Colorado Rockies
- Pitcher
- Born: September 27, 2002 (age 23) Ankeny, Iowa, U.S.
- Bats: RightThrows: Right
- Stats at Baseball Reference

= Brody Brecht =

American baseball player (born 2002)

Brody Brecht (born September 27, 2002) is an American professional baseball pitcher in the Colorado Rockies organization. He was drafted by the Rockies with the 38th selection in the 2024 MLB draft.

==Amateur career==
Brecht grew up in Ankeny, Iowa, and attended Ankeny High School, where he played baseball and football and also ran track. He caught 35 passes for 796 yards and seven touchdowns during his junior season. Brecht had 42 receptions for 599 yards and 12 touchdowns as a senior. He was also named the Iowa Gatorade Player of the Year in baseball after going 10–0 with a 0.57 ERA with 126 strikeouts. Brecht committed to play both baseball and football at the University of Iowa. He was considered a late-rising prospect in the 2021 Major League Baseball draft, but ultimately went unselected due to his strong commitment to play football at Iowa.

Brecht redshirted his true freshman football season with the Iowa Hawkeyes. In baseball, he made 17 pitching appearances with one start and went 1–3 with a 3.18 ERA and 44 strikeouts. After his freshman year, Brecht played collegiate summer baseball for the Clinton LumberKings of the Prospect League. He played in nine games during his redshirt freshman football season with five starts, catching nine passes for 87 yards. Shortly before the start of Iowa's spring football practices, Brecht announced he would be giving up football to focus solely on baseball.

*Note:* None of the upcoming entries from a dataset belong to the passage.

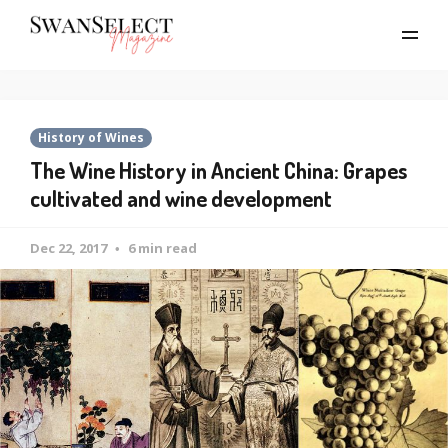
History of Wines
The Wine History in Ancient China: Grapes
cultivated and wine development
Dec 22, 2017
6 min read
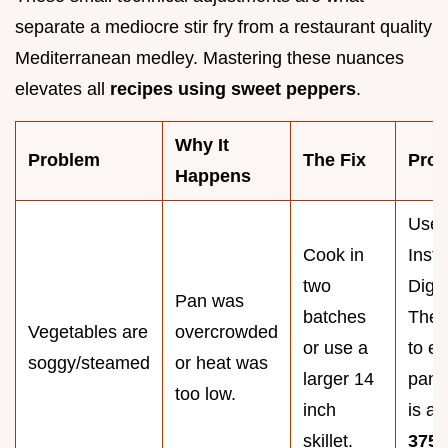
separate a mediocre stir fry from a restaurant quality
Mediterranean medley. Mastering these nuances
elevates all
recipes using sweet peppers
.
Why It
Problem
The Fix
Pro 
Happens
Use 
Cook in
Insta
two
Digit
Pan was
batches
Ther
Vegetables are
overcrowded
or use a
to e
soggy/steamed
or heat was
larger 14
pan 
too low.
inch
is at
skillet.
375°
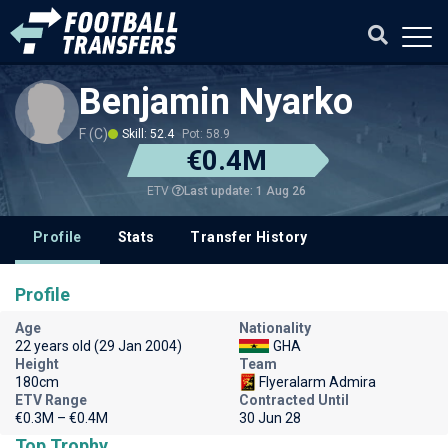
Benjamin Nyarko
F (C)
Skill: 52.4
Pot: 58.9
€0.4M
Last update: 1 Aug 26
ETV
Profile
Stats
Transfer History
Profile
Age
Nationality
22 years old (29 Jan 2004)
GHA
Height
Team
180cm
Flyeralarm Admira
ETV Range
Contracted Until
€0.3M – €0.4M
30 Jun 28
Top Trophy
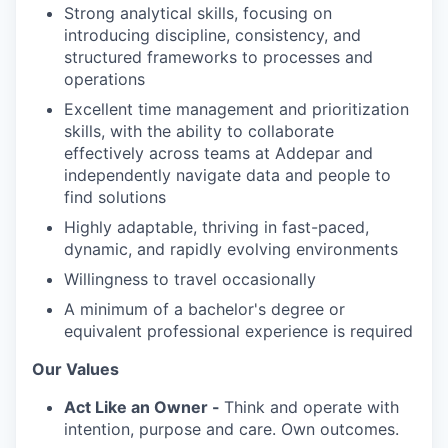
Strong analytical skills, focusing on
introducing discipline, consistency, and
structured frameworks to processes and
operations
Excellent time management and prioritization
skills, with the ability to collaborate
effectively across teams at Addepar and
independently navigate data and people to
find solutions
Highly adaptable, thriving in fast-paced,
dynamic, and rapidly evolving environments
Willingness to travel occasionally
A minimum of a bachelor's degree or
equivalent professional experience is required
Our Values
Act Like an Owner -
Think and operate with
intention, purpose and care. Own outcomes.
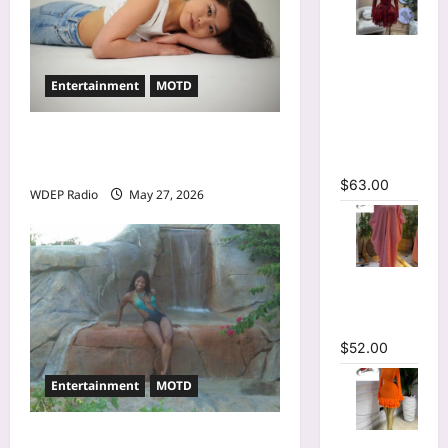
V-neck
Corset
Entertainment
MOTD
Lace Up Fit
and Flare
Mesh A-
Model Of The Day For May
line Dress
27th, 2026 – Alina Jeng
$
63.00
WDEP Radio
May 27, 2026
Striped
Oversized
Maxi Dress
$
52.00
Entertainment
MOTD
Model Of The Day For May
Mesh Long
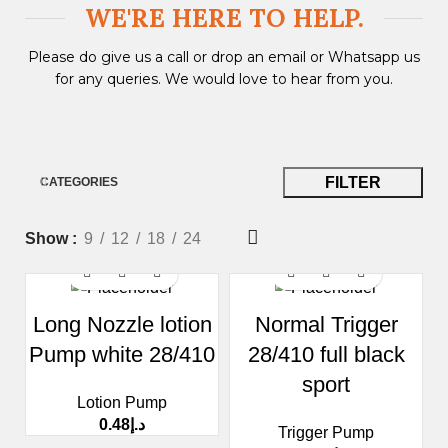
WE'RE HERE TO HELP.​
Please do give us a call or drop an email or Whatsapp us
for any queries. We would love to hear from you.
FILTER
CATEGORIES
Show
9
12
18
24
Long Nozzle lotion
Normal Trigger
Pump white 28/410
28/410 full black
sport
Lotion Pump
0.48
د.إ
Trigger Pump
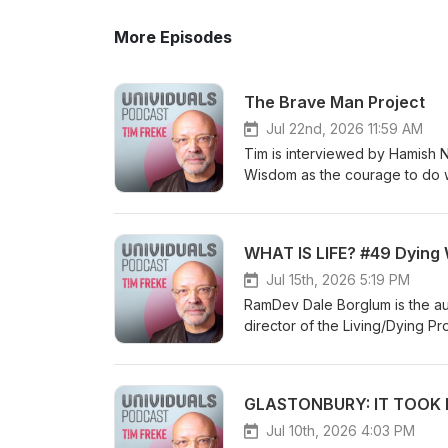
More Episodes
The Brave Man Project
Jul 22nd, 2026 11:59 AM
Tim is interviewed by Hamish Niven a
Wisdom as the courage to do what's
awakening as seeing in colour, and si
consciousness, and Tim's idea of a super-
the instinctual self and creating your own journey Soul-to-soul 
WHAT IS LIFE? #49 Dying 
Univigil community
Jul 15th, 2026 5:19 PM
RamDev Dale Borglum is the au
director of the Living/Dying P
decades helping individuals f
leaders in the field including
background as a mathematician,
GLASTONBURY: IT TOOK M
Eastern and Western healing tr
healing path. Visit him online a
Jul 10th, 2026 4:03 PM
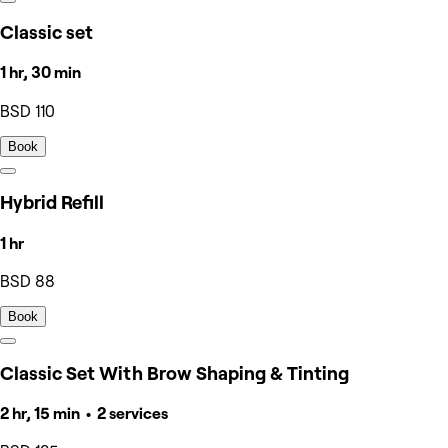
Classic set
1 hr, 30 min
BSD 110
Book
Hybrid Refill
1 hr
BSD 88
Book
Classic Set With Brow Shaping & Tinting
2 hr, 15 min • 2 services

In 2023, he played collegiate summer baseball with the Chatham Anglers of the Cape Cod Baseball League.

==Professional career==
The Colorado Rockies selected Brecht with the 38th overall pick in the 2024 Major League Baseball draft. Brecht is the highest-drafted Iowa Hawkeye since the selection of Tim Costo in 1990. On July 21, 2024, he signed with Colorado on a $2.7 million contract.